Lecture 7 & 8 Flashcards
Motion perception
Continuous environmental uptake and allows us to group objects.
What is Illusory motion ?
Apparent motion that is perceived motion in a static stimulus e.g. doodle book, movies
Describe illusory motion
Induced motion that uses a stationary frame to create movement.
What type of motion produces retinal motion?
Real motion
Physiological basis of motion - middle temporal area
(V5) is where almost all neurons are direction selective to process where an object is
Newsome and monkeys
Monkey experiment with moving dot displays and measured neuronal firing rate. With increasing coherence between shape direction the more rapidly neurons fire
What are middle temporal neurons specialised to do?
Detect motion direction
The aperture problem
The direction of moving stimulus through a receptive field is ambiguous.
The superior temporal sulcus
Receives projections from the middle temporal area and inferotemporal cortex
Biological motion
Self produced motion of a biological being- real motion that produces retinal motion
Collary discharge theory
Motion perception depends on retinal motion and eye movements.

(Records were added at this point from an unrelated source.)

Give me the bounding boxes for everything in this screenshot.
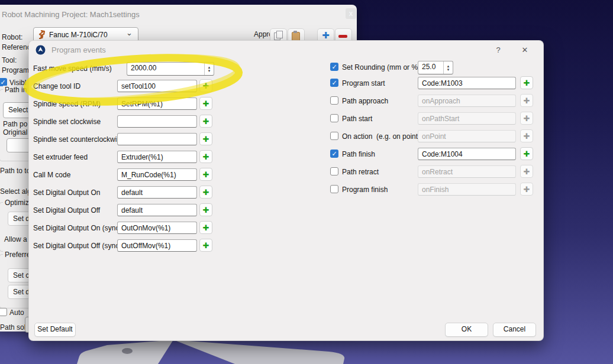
spinbox-value: 25.0	[418, 61, 443, 74]
cancel-button[interactable]: Cancel	[493, 323, 536, 337]
event-row: Set Digital Output On (sync) ✚	[29, 222, 543, 236]
help-button[interactable]: ?	[491, 44, 506, 56]
event-checkbox[interactable]	[330, 114, 338, 122]
spinner-down[interactable]: ▾	[447, 68, 450, 72]
auto-label: Auto	[9, 308, 24, 317]
copy-icon	[274, 32, 280, 40]
robot-icon	[37, 30, 47, 40]
event-code-input[interactable]	[418, 165, 516, 178]
path-to-tool-label: Path to to	[0, 167, 30, 175]
application-viewport: Robot Machining Project: Mach1settings x…	[0, 0, 613, 364]
event-code-input[interactable]	[418, 95, 516, 107]
event-code-input[interactable]	[418, 183, 516, 196]
optimization-group-label: Optimiz	[3, 199, 31, 207]
event-checkbox[interactable]	[330, 167, 338, 176]
field-label: Set Rounding (mm or %)	[342, 63, 420, 72]
spinner-arrows[interactable]: ▴ ▾	[443, 61, 453, 74]
event-code-input[interactable]	[418, 148, 516, 160]
field-label: Path retract	[342, 168, 379, 176]
program-label: Program:	[2, 66, 31, 74]
chevron-down-icon: ⌄	[126, 28, 133, 37]
event-row: Path approach ✚	[29, 95, 543, 109]
event-row: Path start ✚	[29, 113, 543, 127]
tool-label: Tool:	[2, 56, 17, 64]
field-label: Set Digital Output Off	[33, 206, 100, 214]
set-default-button[interactable]: Set Default	[34, 323, 76, 337]
event-row: Program finish ✚	[29, 184, 543, 198]
set-rounding-row: ✓ Set Rounding (mm or %) 25.0 ▴ ▾	[29, 61, 543, 76]
set-rounding-checkbox[interactable]: ✓	[330, 63, 338, 71]
field-label: Path approach	[342, 97, 388, 105]
event-code-input[interactable]	[418, 130, 516, 142]
add-event-button[interactable]: ✚	[520, 129, 533, 142]
field-label: Path start	[342, 115, 372, 123]
add-event-button[interactable]: ✚	[199, 203, 212, 216]
reference-label: Referenc	[2, 43, 31, 51]
robot-label: Robot:	[2, 33, 22, 41]
event-code-input[interactable]	[117, 239, 197, 252]
add-event-button[interactable]: ✚	[199, 239, 212, 252]
field-label: Set Digital Output Off (sync)	[33, 242, 121, 250]
rounding-spinbox[interactable]: 25.0 ▴ ▾	[418, 61, 453, 74]
dialog-close-button[interactable]: ✕	[517, 44, 533, 56]
event-checkbox[interactable]: ✓	[330, 150, 338, 158]
event-code-input[interactable]	[418, 112, 516, 125]
minus-icon	[338, 35, 347, 38]
allow-label: Allow a	[4, 235, 27, 243]
event-row: Set Digital Output Off ✚	[29, 204, 543, 218]
add-event-button[interactable]: ✚	[520, 183, 533, 196]
event-row: Set Digital Output Off (sync) ✚	[29, 239, 543, 254]
auto-checkbox[interactable]	[0, 308, 7, 316]
ok-button[interactable]: OK	[445, 323, 488, 337]
add-event-button[interactable]: ✚	[199, 221, 212, 234]
add-event-button[interactable]: ✚	[520, 147, 533, 160]
event-row: ✓ Program start ✚	[29, 77, 543, 92]
program-events-dialog: Program events ? ✕ Fast move speed (mm/s…	[28, 40, 544, 341]
event-code-input[interactable]	[117, 222, 197, 234]
event-checkbox[interactable]	[330, 185, 338, 193]
event-checkbox[interactable]	[330, 132, 338, 140]
field-label: Program start	[342, 79, 385, 87]
event-checkbox[interactable]	[330, 96, 338, 105]
window-title: Robot Machining Project: Mach1settings	[2, 10, 140, 19]
add-event-button[interactable]: ✚	[520, 112, 533, 125]
field-label: On action (e.g. on point)	[342, 132, 420, 141]
robodk-logo-icon	[36, 45, 46, 55]
field-label: Path finish	[342, 150, 375, 158]
add-event-button[interactable]: ✚	[520, 94, 533, 107]
add-event-button[interactable]: ✚	[520, 76, 533, 89]
visible-checkbox[interactable]: ✓	[0, 78, 7, 86]
field-label: Set Digital Output On (sync)	[33, 224, 121, 232]
event-row: On action (e.g. on point) ✚	[29, 131, 543, 145]
window-close-button[interactable]: x	[346, 8, 356, 19]
robot-combo-value: Fanuc M-710iC/70	[49, 31, 108, 39]
path-input-group-label: Path in	[3, 86, 28, 94]
original-label: Original	[3, 128, 27, 136]
add-event-button[interactable]: ✚	[520, 165, 533, 178]
dialog-title: Program events	[51, 46, 106, 54]
plus-icon: ✚	[318, 30, 334, 41]
event-row: ✓ Path finish ✚	[29, 148, 543, 162]
event-row: Path retract ✚	[29, 166, 543, 180]
event-checkbox[interactable]: ✓	[330, 79, 338, 87]
event-code-input[interactable]	[418, 77, 516, 89]
field-label: Program finish	[342, 186, 388, 194]
path-points-label: Path po	[3, 120, 27, 128]
preferred-group-label: Preferre	[3, 251, 32, 259]
select-algorithm-label: Select alg	[0, 187, 31, 196]
event-code-input[interactable]	[117, 204, 197, 216]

Eyes have 6 muscles with 3 relevant signals.
What are the 3 relevant signals that create motion
Image displacement signal (IDS): an image moves across the retina and successfully stimulates the receptors Motor signal (MS): a motion command is sent from the muscle to the eye muscles Collary discharge signal: copy of the motor signal
Evidence for collary discharge theory
Behavioural evidence: motion perception matches the model predictions
Neural evidence: real motion neurons respond to moving stimuli but not static stimuli
Sensation
The un-interpreted sensory impressions created by the detection of stimulus
Perception
The physiological process of making sense of a sensation
Recognition
The identification of a stimulus as an object we are familiar with
Object recognition
If visual input matches the representation there is object recognition.
If visual input does not match the representation there is not recognition
Theories of object recognition
Template matching
Feature analysis
Structural analysis
Template matching
Visual input is transformed until it matches a template. Problem- large number of templates required
Feature analysis
Size or orientation used to distinguish. E.g. P and R
Problem- spartial arrangement of features not taken into account
Structural analysis
Objects may differ in their 2D appearance but may become equivalent in 3D space
What does visual object (Structural) analysis proceed through
4 levels of representation
- Raw primal sketch: process brightness
- Full primal sketch: geometric organisation of intensity changes (edges)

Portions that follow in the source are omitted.